● **What you need to do**
Every line in the data below from the one containing "Hans Reinwatz" down to the one containing "Vorrang einer ethnisch definierten", both included, must be retyped exactly; no other line is to appear.

● **Data**
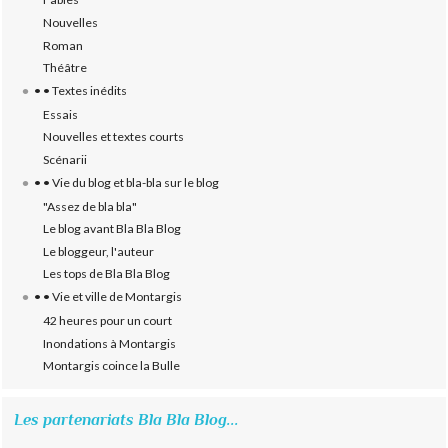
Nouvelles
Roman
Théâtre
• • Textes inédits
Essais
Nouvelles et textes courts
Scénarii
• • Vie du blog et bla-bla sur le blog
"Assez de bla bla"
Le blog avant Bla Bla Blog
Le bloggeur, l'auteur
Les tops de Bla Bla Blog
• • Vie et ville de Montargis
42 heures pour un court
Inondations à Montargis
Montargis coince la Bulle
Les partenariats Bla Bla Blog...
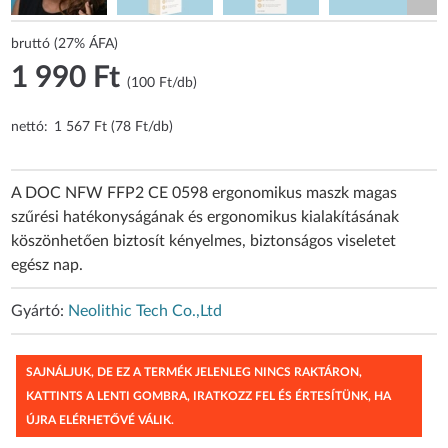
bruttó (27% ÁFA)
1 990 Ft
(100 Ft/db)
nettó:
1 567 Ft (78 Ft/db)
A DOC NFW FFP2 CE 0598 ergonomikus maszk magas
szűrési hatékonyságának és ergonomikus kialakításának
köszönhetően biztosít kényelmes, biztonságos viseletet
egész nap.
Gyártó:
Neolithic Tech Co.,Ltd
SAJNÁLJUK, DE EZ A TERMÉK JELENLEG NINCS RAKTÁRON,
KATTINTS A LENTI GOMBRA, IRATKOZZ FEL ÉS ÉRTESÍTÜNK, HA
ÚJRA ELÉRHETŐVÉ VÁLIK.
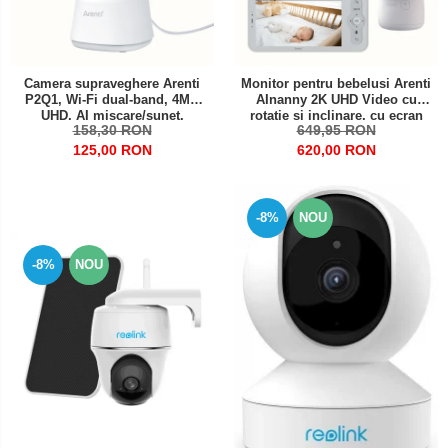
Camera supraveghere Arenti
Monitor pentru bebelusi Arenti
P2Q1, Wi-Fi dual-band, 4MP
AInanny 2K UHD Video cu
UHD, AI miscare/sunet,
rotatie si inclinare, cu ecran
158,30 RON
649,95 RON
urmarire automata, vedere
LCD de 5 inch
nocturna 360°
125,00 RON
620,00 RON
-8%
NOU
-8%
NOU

==

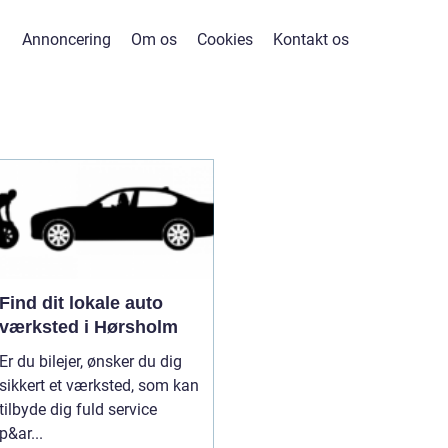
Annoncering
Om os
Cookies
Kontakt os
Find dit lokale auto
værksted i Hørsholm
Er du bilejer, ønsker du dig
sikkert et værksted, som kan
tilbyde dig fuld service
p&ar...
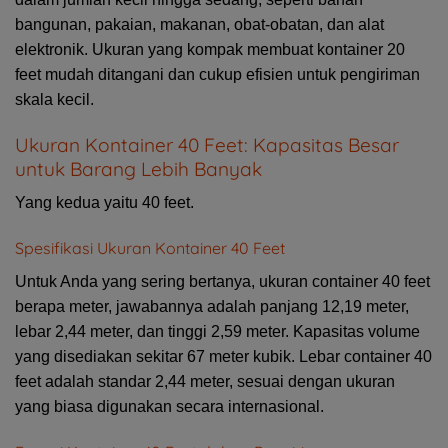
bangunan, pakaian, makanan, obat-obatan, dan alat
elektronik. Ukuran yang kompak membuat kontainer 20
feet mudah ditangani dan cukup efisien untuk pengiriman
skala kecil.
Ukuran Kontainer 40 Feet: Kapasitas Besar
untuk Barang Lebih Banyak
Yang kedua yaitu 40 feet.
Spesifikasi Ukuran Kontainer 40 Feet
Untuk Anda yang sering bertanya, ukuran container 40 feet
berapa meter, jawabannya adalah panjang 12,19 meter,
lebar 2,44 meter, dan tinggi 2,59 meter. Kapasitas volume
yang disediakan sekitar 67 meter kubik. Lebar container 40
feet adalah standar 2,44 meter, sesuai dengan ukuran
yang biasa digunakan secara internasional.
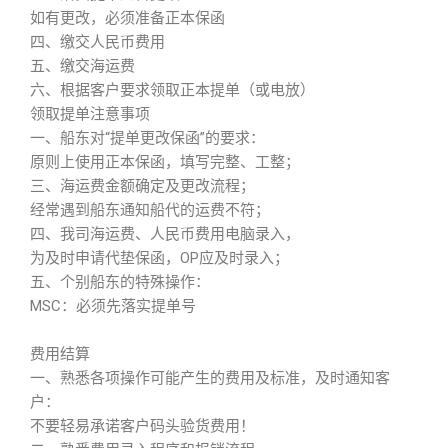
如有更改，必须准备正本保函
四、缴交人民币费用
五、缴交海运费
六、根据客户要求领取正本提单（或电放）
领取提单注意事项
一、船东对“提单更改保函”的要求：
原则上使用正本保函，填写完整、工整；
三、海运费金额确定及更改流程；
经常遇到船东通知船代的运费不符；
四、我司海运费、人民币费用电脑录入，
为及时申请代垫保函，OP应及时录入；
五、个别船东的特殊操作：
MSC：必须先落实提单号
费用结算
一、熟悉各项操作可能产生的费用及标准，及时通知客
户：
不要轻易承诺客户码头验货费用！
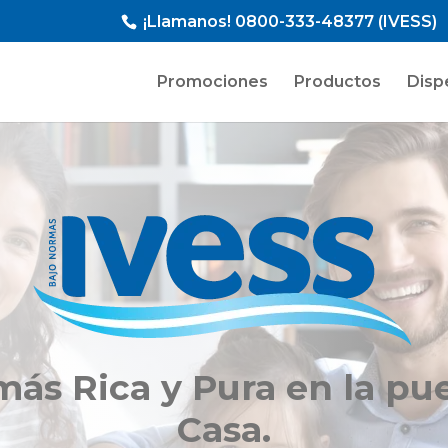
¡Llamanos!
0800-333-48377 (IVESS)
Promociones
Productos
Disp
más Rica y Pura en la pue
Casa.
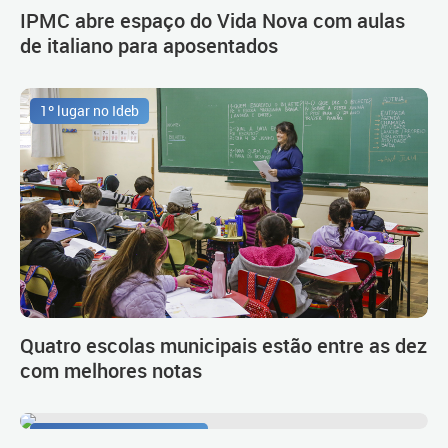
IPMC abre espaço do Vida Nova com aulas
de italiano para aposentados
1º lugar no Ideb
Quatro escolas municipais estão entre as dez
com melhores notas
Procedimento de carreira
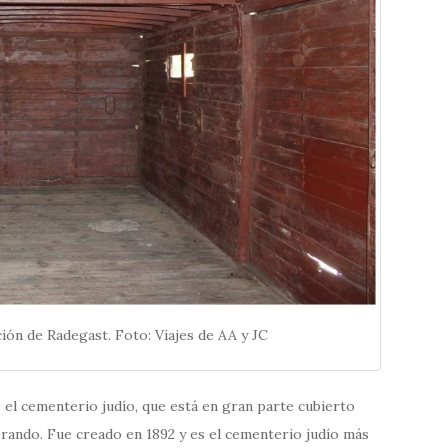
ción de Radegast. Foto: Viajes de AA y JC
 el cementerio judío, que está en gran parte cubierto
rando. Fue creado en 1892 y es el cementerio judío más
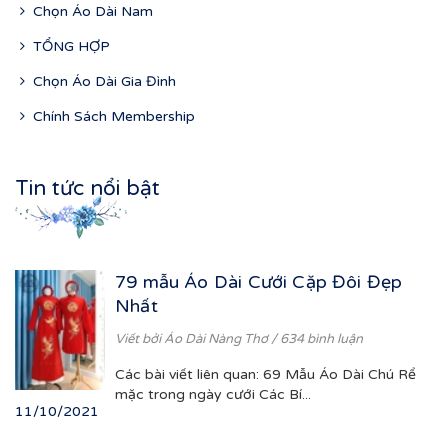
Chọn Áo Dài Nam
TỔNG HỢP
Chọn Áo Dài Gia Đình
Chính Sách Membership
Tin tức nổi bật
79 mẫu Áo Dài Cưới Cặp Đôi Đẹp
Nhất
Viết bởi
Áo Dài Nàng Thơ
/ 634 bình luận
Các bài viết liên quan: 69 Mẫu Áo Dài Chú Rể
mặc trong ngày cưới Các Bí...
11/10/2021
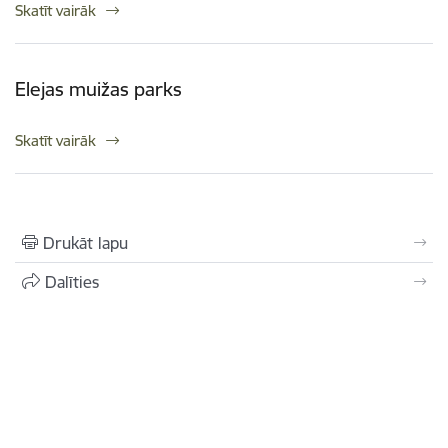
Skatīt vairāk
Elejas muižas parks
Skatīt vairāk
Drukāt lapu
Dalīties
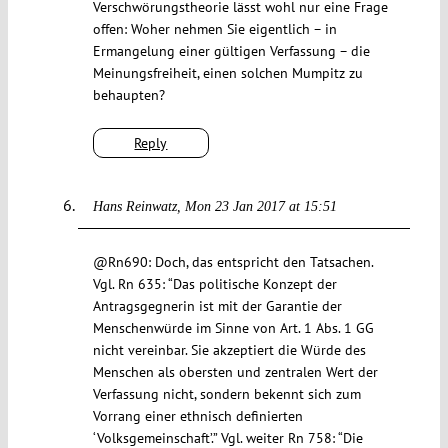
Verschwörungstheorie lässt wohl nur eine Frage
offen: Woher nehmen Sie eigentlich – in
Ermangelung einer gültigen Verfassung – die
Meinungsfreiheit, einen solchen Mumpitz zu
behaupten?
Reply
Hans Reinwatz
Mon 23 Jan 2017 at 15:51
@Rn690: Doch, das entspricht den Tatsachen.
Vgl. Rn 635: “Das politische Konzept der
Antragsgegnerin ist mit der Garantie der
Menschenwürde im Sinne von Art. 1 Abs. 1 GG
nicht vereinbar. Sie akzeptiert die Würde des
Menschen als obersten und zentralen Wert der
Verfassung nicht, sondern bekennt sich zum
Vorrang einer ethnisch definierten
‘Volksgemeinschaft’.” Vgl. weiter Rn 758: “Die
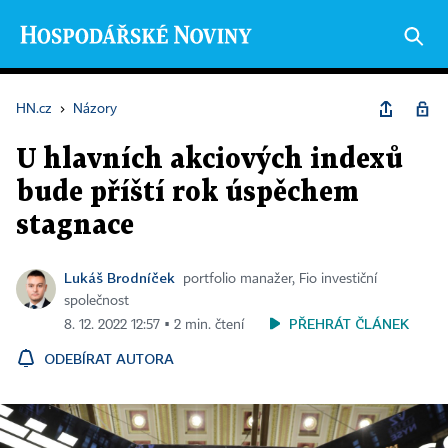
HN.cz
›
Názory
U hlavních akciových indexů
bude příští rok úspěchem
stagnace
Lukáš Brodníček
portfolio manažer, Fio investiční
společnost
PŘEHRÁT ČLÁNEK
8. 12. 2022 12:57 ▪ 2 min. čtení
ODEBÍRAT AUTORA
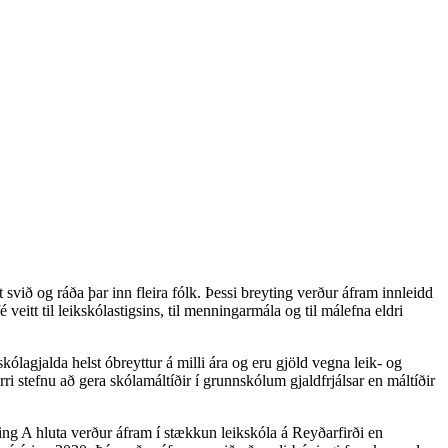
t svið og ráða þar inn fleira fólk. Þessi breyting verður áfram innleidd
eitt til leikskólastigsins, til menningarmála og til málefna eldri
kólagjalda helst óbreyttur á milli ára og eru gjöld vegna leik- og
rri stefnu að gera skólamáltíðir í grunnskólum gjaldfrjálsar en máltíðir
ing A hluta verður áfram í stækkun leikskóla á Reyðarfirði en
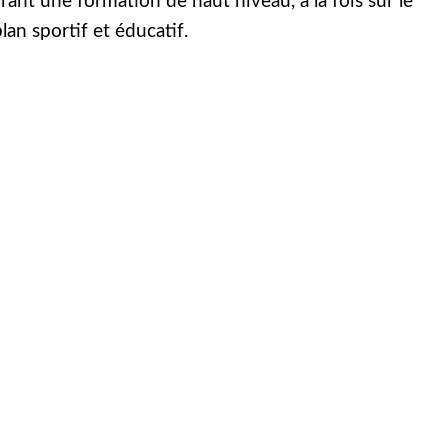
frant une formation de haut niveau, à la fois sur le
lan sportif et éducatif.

---

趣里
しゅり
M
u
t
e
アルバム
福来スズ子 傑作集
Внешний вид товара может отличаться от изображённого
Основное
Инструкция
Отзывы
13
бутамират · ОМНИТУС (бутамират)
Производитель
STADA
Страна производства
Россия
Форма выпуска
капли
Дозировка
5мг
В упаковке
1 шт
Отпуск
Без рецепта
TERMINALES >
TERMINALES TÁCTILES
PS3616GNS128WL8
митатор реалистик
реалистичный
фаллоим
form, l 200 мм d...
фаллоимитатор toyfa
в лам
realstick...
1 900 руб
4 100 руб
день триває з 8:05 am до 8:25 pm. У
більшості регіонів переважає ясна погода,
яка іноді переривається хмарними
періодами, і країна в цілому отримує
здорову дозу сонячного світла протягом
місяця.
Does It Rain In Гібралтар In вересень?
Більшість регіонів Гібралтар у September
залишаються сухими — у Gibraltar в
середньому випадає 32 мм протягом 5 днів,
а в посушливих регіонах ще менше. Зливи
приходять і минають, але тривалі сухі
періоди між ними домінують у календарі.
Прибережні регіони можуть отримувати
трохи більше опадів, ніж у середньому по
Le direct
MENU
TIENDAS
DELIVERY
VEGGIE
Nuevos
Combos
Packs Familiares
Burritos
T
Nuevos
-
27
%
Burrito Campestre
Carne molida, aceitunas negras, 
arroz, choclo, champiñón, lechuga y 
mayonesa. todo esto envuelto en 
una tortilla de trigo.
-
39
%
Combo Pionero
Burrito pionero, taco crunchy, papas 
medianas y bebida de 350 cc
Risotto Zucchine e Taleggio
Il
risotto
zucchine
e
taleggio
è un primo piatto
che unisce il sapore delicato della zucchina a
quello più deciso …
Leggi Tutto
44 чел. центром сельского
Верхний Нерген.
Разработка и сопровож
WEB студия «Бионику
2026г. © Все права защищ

● **Answer space**
Hans Reinwatz
Mon 23 Jan 2017 at 15:51
@Rn690: Doch, das entspricht den Tatsachen.
Vgl. Rn 635: “Das politische Konzept der
Antragsgegnerin ist mit der Garantie der
Menschenwürde im Sinne von Art. 1 Abs. 1 GG
nicht vereinbar. Sie akzeptiert die Würde des
Menschen als obersten und zentralen Wert der
Verfassung nicht, sondern bekennt sich zum
Vorrang einer ethnisch definierten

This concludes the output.